Chuck vs. the NSA Agent 2/?
Sep. 19th, 2011 07:45 pm![[personal profile]](https://www.dreamwidth.org/img/silk/identity/user.png)
by Fojee
Disclaimers in first chapter.
For an NSA Agent, it was easy enough to track down one Charles Bartowski, living with Eleanor Bartowski and Devon Woodcomb, both doctors, in an apartment in Echo Park in California. Major John Casey requested background checks for all three, plus the neighbors.
Bartowski’s file had him working at a Buy More in Burbank. Casey had parked outside the store, and ordered a couple of his men to go in and observe. “Do not engage,” he told them, and they all checked if their communicators were working. It was difficult to set up a wireless surveillance in an electronics store, because of tech interference, but he got some nerd on speed dial to hook him into the store’s security feed, so video was not a problem. Sound was a different matter; but then, he was trained to lip read.
For a second, he wondered if that was deliberate. Maybe this Bartowski was smarter than he looked.
And then he watched as Bartowski set up the sound and cameras so some guy can record his daughter’s little ballerina dance and pronounced his judgment. “What a shmuck,”
Casey was used to approaching a target with a semi-automatic or a couple of incendiaries. Overkill was not in his vocabulary. This mission, however, required a more delicate touch. He jimmied the lock and entered the house in Echo Park, dressed all in black, with a mask over his face, an outfit he did not appreciate in the California heat. The security was laughable, no alarms blaring, no cameras or bugs recording his every move. It was so… normal.
“Not for long,” he muttered under his breath, quickly planting the bugs and cameras in optimal locations. He had studied the blueprints of the apartment so he finished in less than a minute, before heading to Charles Bartowski’s bedroom to collect his laptop. He had send Bartowski out with a call to the nerd herder for a repair, trusting his tech to invent something suitable for the kid to fix.
He didn’t expect to see someone at Bartowski’s desk, hunched over the laptop, wearing enormous headphones that practically swallowed his head as he played some kind of game. You’re getting rusty, old man, he berated himself just as one Morgan Grimes, Best Friend, looked up and saw him standing in the doorway, hand going to the gun in its holster.

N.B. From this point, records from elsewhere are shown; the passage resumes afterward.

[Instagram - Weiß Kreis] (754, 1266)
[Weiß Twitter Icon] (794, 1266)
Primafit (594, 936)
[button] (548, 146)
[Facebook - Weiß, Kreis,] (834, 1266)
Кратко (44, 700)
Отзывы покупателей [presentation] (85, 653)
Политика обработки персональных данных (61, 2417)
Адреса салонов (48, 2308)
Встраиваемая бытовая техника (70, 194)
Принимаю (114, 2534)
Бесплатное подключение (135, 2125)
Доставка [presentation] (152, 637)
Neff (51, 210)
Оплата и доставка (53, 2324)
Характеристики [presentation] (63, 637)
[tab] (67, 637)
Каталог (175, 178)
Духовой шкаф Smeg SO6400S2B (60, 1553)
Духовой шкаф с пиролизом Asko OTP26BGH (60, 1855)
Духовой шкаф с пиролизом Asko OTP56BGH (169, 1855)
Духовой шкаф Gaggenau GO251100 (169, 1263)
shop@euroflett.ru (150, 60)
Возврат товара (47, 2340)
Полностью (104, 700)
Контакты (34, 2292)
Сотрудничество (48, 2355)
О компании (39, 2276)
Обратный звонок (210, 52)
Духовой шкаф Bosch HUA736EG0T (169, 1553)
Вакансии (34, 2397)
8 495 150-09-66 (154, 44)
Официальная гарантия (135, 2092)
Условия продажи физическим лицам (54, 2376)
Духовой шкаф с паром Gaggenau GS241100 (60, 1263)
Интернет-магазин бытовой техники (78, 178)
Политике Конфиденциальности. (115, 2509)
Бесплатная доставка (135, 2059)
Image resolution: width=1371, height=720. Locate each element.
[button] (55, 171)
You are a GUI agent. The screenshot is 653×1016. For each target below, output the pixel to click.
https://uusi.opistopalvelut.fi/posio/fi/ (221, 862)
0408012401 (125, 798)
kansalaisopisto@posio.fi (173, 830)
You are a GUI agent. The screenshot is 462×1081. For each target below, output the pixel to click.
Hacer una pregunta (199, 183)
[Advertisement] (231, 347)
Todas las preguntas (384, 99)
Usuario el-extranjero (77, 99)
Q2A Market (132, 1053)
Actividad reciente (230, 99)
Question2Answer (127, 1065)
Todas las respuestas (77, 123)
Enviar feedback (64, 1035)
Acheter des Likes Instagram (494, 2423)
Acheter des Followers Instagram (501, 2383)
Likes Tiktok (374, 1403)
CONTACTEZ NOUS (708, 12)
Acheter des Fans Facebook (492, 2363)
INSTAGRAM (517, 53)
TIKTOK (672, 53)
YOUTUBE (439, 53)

Civilian, he had to remind himself, consciously letting go of his weapon. So he stepped forward, intending to give Grimes a love tap.
In a move faster than he expected, Grimes grabbed the laptop and used it as a shield, too late for Casey to pull back his punch. He probably cracked a couple of knucklebones as he dented the bottom of the laptop. And then the little pipsqueak dropped it. It crashed to the floor.
For a second, Casey contemplated crushing the other man’s windpipe for the sheer pleasure of hearing it make that exact same sound, but a settled for a fist to the jaw—which made him wince. Broken knuckles. Right. Grimes folded like origami and Casey took what’s left of the laptop, ripping the cord to Grimes’ headphones with a quick jerk. His techs could salvage data out of a microchip the size of a filling, so the data had probably remained intact. He hoped.
---
“What do you mean Hulk stole my laptop?” Chuck asked his best friend in exasperation.
“Well it was either that or a ninja. But he looked too big,” Morgan said with a mouth full of chips. “Does Hulk wear black, though? I guess he thought green would be too obvious. He’s going incognito.” He was watching Hulk, and gestured to it as if to accuse Eric Bana of laptop theft. “I should have asked for an autograph.”
---
“What do you mean it’s not there?” Casey leaned forward, making the little nerd sweat.
Douglas Hartinger, or Dog, as he was called, leaned back as far as his ergonomic chair let him. He was an NSA tech based in California and not a field agent, and was suitably nervous about working with guys like Major John Casey. So he turned back to his laptop and focused on the screen, fiddling unnecessarily with the cable connecting it to broken laptop he was hacking. He was used to working based on need-to-know information, so the parameters for his search were a little vague.
“I traced the e-mail from Agent Larkin,” he stuttered out. “And was able to retrieve the file, but it was empty. The attachment’s gone. I did find some coding of some modified Sweeper virus. It was also attached to the e-mail so it would delete the contents as soon as it was downloaded. It’s very elegant,” he said admiringly, though he shut up when Agent Casey growled.
“Nerds,” Casey muttered under his breath, thinking of both Larkin and Bartowski. He had uncovered their connection of course: roommates at Stanford. How long had they been collaborating? Bartowski and his apple pie life—nobody was that clean. He had to be hiding something.
He rubbed his chin, before sending off a quick message to the general. Enough pussy-footing. We’re bringing him in.